Could you restate word for word each line from the top of the listing below through the line containing "RPAツールの導入費用はどのくら"? Keep the pictures out.

Start of AVAILABLE DATA

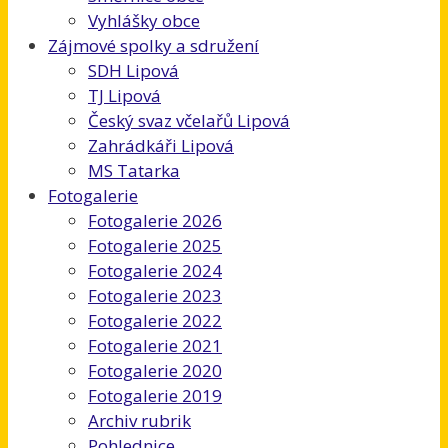
Vyhlášky obce
Zájmové spolky a sdružení
SDH Lipová
TJ Lipová
Český svaz včelařů Lipová
Zahrádkáři Lipová
MS Tatarka
Fotogalerie
Fotogalerie 2026
Fotogalerie 2025
Fotogalerie 2024
Fotogalerie 2023
Fotogalerie 2022
Fotogalerie 2021
Fotogalerie 2020
Fotogalerie 2019
Archiv rubrik
Pohlednice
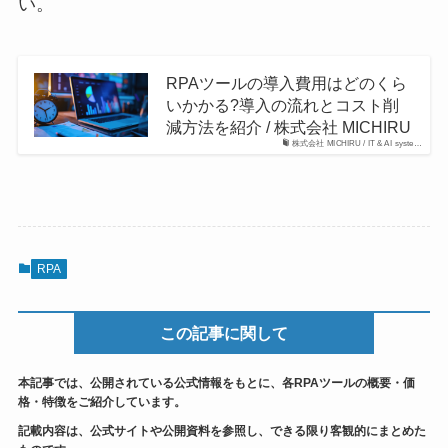
い。
RPAツールの導入費用はどのくら
いかかる?導入の流れとコスト削
減方法を紹介 / 株式会社 MICHIRU
株式会社 MICHIRU / IT & AI syste…
RPA
この記事に関して
本記事では、公開されている公式情報をもとに、各RPAツールの概要・価
格・特徴をご紹介しています。
記載内容は、公式サイトや公開資料を参照し、できる限り客観的にまとめた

End of AVAILABLE DATA

* _RESPONSE AREA_:
Vyhlášky obce
Zájmové spolky a sdružení
SDH Lipová
TJ Lipová
Český svaz včelařů Lipová
Zahrádkáři Lipová
MS Tatarka
Fotogalerie
Fotogalerie 2026
Fotogalerie 2025
Fotogalerie 2024
Fotogalerie 2023
Fotogalerie 2022
Fotogalerie 2021
Fotogalerie 2020
Fotogalerie 2019
Archiv rubrik
Pohlednice
い。
RPAツールの導入費用はどのくら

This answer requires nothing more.